Four Maine artists have been awarded the title of Traditional Arts Master through the Maine Arts Commission’s Traditional Arts Apprenticeship program. These masters will seek to preserve Maine’s cultural traditions by teaching them to apprentices in the coming year.
Ellen Gawler, a fiddler and caller from Belgrade, Harry Richter, a violin maker from Waterville, Brian Theriault, a snowshoe maker from Fort Kent, and Cindy Larock, a Franco stepdancer from Lewiston, each received $4,000 in order to facilitating the handing down of Maine’s treasured traditions to a new generation.
The 2011 Traditional Arts Masters:
Ellen Gawler, fiddler and caller, (Belgrade)
Camdyn and Marissa Heikkinen, apprentices
Maine’s unique legacy of fiddle music is a blend of styles from England, Ireland, the Maritimes and French Canada. Traditionally passed down in such community settings as dances and family get togethers, it is best acquired by ear. Ellen Gawler, this year’s master fiddler will be doing just that when she teaches calling and fiddling for contra dances to her apprentices Camdyn and Marissa Heikkinen. A long time fiddler and caller for contra dances throughout New England, Gawler learned the art of fiddling and calling from master old time fiddlers as Alfred Omar and Lucien Mathieu.
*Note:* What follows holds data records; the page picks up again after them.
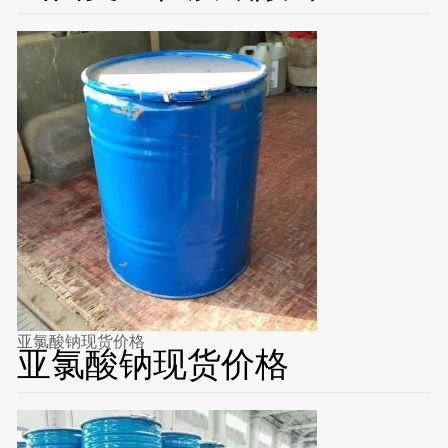
亚氯酸钠现货价格
亚氯酸钠现货价格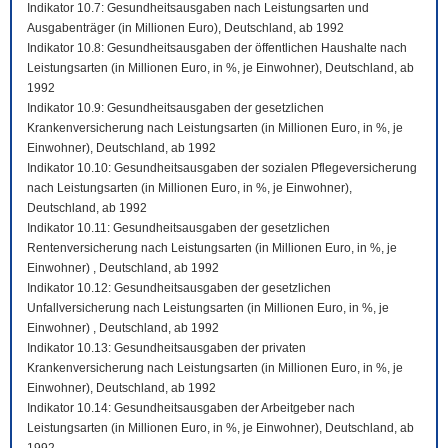
Indikator 10.7: Gesundheitsausgaben nach Leistungsarten und
Ausgabenträger (in Millionen Euro), Deutschland, ab 1992
Indikator 10.8: Gesundheitsausgaben der öffentlichen Haushalte nach
Leistungsarten (in Millionen Euro, in %, je Einwohner), Deutschland, ab
1992
Indikator 10.9: Gesundheitsausgaben der gesetzlichen
Krankenversicherung nach Leistungsarten (in Millionen Euro, in %, je
Einwohner), Deutschland, ab 1992
Indikator 10.10: Gesundheitsausgaben der sozialen Pflegeversicherung
nach Leistungsarten (in Millionen Euro, in %, je Einwohner),
Deutschland, ab 1992
Indikator 10.11: Gesundheitsausgaben der gesetzlichen
Rentenversicherung nach Leistungsarten (in Millionen Euro, in %, je
Einwohner) , Deutschland, ab 1992
Indikator 10.12: Gesundheitsausgaben der gesetzlichen
Unfallversicherung nach Leistungsarten (in Millionen Euro, in %, je
Einwohner) , Deutschland, ab 1992
Indikator 10.13: Gesundheitsausgaben der privaten
Krankenversicherung nach Leistungsarten (in Millionen Euro, in %, je
Einwohner), Deutschland, ab 1992
Indikator 10.14: Gesundheitsausgaben der Arbeitgeber nach
Leistungsarten (in Millionen Euro, in %, je Einwohner), Deutschland, ab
Harry Richter, violin maker (Waterville)
Nate Rudy, apprentice
Harry Richter can be found at Somerset Violin building, repairing and restoring violins. A busy place, many of his regular customers play in orchestras throughout Maine. Richter came to violin making later in life and studied with Karl Roy in Mittenwald, Bavaria, Germany as well at the Violin Craftsmanship Institute in New Hampshire where he learned violinmaking, violin repair, bow repair and rehairing. In 1994, Richter opened his first shop in Waterville, Maine. As a first year Master artist in the Traditional Arts Apprenticeship program, Harry Richter will be sharing his skills with apprentice Nate Rudy.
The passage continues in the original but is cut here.